Gennady had died to save Tala, in doing so he’d charged her with leading the remains of his men to safety and to care for Katja. Barely alive, the porcelain faced girl stirred against Tala’s shoulder, but remained senseless, oblivious to the countless infected yearning to reach them just meters away, unflinching to their calls. She trembled in a mind space far away.
They sat insensate until Oleg observed the hoard, recklessly piling on top of one another, their rotting bodies forming a clamouring putrescent pyramid in their desperate attempts to pry open the grate. As the first skeletal fingertips feathered the aluminium access panel, they decided to move. Gently, Tala woke Katja, her eyelids fluttered open to reveal unfocused eyes. “We have to go, Katja.”
Without direction, they wended through the tight conduit, their pace set by Katja, her body ravaged. All of them just wanted to be away from the essence of putrid flesh, the metallic tang of freshly spilt blood and the ceaseless drone of the massed infected. Incrementally they headed downward.
Katja was painfully slow on point and hours seemed to pass before they reached merciful quiet. As the noise from District Four faded into the darkness behind them, it was replaced by the static accumulating scratch of velour against insulation. Several times Katja was forced to stop, her arms shaking as she braced them across her chest, her pale flesh now deathly white. Katja had lost a lot of blood, so much so that her lips bore a bluish hue in the weak light and her forehead was clammy despite the cold.

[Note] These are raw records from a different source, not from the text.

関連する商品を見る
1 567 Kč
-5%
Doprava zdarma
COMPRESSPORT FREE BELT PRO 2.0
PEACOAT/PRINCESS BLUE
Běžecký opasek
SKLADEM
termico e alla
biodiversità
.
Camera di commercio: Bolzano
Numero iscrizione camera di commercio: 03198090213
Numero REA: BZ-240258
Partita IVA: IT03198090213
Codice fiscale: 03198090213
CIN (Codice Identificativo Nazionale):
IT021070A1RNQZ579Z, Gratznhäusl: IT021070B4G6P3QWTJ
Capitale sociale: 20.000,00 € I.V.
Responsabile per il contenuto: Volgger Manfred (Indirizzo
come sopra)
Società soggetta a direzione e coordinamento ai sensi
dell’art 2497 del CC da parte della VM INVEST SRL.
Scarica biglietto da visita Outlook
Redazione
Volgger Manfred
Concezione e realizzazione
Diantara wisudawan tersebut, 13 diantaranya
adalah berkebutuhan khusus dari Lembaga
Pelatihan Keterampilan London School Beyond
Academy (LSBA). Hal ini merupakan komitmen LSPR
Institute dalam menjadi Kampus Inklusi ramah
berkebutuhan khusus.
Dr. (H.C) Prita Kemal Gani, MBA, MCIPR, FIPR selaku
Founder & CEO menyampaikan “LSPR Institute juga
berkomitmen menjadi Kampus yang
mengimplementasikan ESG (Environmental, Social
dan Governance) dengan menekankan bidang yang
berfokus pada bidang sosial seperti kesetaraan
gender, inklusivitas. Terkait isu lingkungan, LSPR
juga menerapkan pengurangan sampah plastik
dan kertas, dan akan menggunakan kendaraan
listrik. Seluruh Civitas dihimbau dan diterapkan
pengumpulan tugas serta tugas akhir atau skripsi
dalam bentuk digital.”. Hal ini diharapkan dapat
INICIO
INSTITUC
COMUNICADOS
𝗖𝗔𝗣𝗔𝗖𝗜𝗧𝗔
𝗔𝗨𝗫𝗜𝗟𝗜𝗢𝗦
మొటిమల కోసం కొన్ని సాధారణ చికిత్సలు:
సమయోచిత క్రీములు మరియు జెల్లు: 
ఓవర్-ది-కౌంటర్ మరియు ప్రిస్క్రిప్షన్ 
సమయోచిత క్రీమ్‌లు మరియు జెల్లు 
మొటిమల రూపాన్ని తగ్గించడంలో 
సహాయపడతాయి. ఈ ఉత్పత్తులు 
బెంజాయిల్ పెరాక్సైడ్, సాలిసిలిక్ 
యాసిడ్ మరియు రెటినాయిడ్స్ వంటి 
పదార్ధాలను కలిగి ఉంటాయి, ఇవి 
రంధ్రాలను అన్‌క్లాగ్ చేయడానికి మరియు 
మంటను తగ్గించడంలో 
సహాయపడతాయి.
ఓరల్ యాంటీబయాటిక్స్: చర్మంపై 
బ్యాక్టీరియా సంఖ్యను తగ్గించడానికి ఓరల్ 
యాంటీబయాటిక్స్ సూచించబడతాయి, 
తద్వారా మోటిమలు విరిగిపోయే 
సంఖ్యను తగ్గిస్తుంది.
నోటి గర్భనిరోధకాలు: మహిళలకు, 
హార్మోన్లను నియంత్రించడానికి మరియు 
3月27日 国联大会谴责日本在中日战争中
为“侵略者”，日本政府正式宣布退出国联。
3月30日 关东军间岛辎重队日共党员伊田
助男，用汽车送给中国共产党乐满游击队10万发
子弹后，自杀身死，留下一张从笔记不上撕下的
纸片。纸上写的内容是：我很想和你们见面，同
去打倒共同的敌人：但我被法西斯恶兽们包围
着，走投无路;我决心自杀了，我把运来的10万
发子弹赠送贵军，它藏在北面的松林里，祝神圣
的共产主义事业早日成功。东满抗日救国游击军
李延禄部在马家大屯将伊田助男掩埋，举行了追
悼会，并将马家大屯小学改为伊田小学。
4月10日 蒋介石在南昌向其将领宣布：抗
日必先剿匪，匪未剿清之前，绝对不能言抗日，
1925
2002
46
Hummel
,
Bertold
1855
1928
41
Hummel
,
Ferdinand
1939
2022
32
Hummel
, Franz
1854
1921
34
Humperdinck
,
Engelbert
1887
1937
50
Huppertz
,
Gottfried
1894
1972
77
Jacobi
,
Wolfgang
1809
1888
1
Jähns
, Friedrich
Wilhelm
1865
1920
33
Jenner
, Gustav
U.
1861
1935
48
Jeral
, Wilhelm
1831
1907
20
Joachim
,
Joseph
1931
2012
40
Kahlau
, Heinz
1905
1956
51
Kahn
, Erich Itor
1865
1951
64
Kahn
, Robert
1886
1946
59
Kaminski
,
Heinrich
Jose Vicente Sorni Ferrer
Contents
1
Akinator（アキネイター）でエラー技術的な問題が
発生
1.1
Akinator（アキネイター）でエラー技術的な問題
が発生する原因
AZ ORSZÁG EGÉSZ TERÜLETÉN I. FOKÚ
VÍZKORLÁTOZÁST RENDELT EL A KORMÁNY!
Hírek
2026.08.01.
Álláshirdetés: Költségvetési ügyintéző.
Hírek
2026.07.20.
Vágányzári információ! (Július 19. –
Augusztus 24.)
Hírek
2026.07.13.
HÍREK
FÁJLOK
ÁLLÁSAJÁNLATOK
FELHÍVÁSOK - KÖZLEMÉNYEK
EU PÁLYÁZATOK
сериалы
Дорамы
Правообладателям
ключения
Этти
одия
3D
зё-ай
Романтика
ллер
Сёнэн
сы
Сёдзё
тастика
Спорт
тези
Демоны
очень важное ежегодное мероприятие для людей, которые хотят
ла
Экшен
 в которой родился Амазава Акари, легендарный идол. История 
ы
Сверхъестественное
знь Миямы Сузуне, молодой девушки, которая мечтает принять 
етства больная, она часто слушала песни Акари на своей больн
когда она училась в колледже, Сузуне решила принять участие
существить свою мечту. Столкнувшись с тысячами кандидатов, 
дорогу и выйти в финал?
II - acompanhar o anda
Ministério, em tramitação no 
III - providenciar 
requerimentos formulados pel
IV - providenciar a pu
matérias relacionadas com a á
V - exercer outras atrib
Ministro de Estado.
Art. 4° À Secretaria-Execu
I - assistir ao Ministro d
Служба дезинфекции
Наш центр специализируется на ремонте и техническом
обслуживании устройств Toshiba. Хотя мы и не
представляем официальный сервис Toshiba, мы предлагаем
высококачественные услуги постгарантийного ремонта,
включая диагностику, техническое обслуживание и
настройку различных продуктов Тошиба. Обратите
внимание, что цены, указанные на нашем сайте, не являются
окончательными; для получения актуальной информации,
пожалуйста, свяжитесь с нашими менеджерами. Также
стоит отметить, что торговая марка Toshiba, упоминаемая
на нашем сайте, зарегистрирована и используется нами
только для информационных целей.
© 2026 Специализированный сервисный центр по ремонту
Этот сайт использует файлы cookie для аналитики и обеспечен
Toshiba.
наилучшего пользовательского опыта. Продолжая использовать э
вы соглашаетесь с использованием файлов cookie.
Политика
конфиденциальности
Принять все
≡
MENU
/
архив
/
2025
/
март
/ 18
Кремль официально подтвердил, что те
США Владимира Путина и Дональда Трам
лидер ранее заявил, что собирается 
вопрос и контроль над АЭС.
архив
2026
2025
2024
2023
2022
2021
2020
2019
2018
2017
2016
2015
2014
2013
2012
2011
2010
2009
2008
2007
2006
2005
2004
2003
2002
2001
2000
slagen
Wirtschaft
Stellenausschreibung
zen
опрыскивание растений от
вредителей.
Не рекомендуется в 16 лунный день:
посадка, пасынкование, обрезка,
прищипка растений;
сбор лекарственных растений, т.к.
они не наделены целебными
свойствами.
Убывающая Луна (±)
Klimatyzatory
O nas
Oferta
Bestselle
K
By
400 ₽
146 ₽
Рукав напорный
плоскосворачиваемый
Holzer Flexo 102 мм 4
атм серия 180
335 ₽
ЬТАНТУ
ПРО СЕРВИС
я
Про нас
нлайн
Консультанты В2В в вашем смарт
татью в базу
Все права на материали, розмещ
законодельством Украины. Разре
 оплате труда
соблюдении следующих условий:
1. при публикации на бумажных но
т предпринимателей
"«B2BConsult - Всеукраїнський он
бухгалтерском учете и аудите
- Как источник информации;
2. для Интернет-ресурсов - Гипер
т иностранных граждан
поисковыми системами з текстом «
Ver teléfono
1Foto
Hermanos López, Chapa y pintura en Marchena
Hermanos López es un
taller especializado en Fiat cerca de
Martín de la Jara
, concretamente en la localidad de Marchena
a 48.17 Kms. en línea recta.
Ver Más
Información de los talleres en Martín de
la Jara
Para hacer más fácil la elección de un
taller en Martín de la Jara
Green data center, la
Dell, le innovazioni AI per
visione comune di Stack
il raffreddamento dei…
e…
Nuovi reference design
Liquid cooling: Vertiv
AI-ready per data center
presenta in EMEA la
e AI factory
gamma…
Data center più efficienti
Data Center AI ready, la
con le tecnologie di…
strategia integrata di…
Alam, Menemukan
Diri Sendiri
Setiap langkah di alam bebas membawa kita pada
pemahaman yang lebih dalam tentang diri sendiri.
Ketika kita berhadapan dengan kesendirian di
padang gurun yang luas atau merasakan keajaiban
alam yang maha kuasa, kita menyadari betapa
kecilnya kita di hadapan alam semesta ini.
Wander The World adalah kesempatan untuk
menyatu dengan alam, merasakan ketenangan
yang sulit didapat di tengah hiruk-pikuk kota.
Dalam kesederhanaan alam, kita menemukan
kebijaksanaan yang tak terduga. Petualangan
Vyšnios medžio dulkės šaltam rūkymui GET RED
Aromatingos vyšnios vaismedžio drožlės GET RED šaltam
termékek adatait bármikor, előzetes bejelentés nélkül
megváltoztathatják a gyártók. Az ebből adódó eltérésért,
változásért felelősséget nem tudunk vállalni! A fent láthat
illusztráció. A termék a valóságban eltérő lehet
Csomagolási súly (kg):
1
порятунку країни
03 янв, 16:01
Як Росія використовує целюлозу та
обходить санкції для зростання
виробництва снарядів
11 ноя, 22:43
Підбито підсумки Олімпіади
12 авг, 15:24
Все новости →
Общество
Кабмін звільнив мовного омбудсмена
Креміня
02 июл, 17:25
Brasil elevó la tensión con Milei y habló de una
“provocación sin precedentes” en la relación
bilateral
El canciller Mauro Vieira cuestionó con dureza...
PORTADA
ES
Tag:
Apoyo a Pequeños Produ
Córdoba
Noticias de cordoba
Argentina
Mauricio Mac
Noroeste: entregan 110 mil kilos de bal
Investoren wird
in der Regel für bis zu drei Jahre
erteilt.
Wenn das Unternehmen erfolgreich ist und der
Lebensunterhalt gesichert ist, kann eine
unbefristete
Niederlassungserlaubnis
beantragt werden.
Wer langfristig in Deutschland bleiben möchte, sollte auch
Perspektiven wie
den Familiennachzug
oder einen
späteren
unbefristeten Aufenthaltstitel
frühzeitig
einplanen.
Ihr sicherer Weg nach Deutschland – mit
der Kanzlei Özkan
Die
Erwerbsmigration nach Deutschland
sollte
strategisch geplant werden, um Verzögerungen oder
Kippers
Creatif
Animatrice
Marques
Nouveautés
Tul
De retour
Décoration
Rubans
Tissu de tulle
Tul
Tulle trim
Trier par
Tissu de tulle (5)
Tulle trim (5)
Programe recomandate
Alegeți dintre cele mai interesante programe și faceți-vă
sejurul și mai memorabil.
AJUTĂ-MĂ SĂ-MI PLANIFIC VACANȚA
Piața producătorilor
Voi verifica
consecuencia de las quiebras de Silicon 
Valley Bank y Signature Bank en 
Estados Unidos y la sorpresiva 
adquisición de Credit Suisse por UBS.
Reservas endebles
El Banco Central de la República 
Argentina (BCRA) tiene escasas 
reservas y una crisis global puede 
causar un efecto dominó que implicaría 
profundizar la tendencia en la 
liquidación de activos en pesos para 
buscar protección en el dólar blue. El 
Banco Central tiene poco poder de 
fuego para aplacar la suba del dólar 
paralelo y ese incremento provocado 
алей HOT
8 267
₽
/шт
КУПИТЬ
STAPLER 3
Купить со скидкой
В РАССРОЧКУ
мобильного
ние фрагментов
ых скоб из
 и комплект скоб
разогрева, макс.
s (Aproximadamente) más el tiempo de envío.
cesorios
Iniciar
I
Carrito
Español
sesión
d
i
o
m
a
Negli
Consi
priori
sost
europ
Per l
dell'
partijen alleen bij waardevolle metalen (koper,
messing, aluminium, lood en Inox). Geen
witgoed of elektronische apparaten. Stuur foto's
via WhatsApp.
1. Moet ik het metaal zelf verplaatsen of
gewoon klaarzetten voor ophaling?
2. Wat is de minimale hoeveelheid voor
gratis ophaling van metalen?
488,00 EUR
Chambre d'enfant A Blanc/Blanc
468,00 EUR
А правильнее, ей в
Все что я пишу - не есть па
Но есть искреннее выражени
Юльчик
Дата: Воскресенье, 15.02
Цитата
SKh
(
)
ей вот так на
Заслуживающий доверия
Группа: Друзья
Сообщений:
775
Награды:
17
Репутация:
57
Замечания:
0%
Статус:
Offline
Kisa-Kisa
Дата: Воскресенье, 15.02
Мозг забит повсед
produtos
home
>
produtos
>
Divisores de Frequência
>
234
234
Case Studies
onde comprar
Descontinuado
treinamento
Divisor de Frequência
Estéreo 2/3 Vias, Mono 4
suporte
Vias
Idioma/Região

At each rest, Katja stared into emptiness, her head sagging atop her neck. Once, Tala had asked if she could administer her wounds, Katja refused with a harried shake of the head. While the bleeding appeared to have abated, Tala found little heart in the inanimate expression Katja wore. When they’d first traversed the conduits of
In silence, Tala seethed. Beside Mihailov and Captain Tor, she’d revived Katja, brought the girl back from her frozen oblivion, and for what? Since waking she’d been subjected to one torment after the next and for her part, Tala was responsible. She’d failed to protect Katja against Ilya in District Four and now she wondered how much more of Katja had eroded in his hands.
Tala found tears forming when she thought about the alternative. The poor girl would have been better off if they’d left her asleep, forever entombed in the station morgue.
“What did Gennady give you?” Tala jumped, Jamal’s voice boomed after the protracted quiet. “Before he… died.”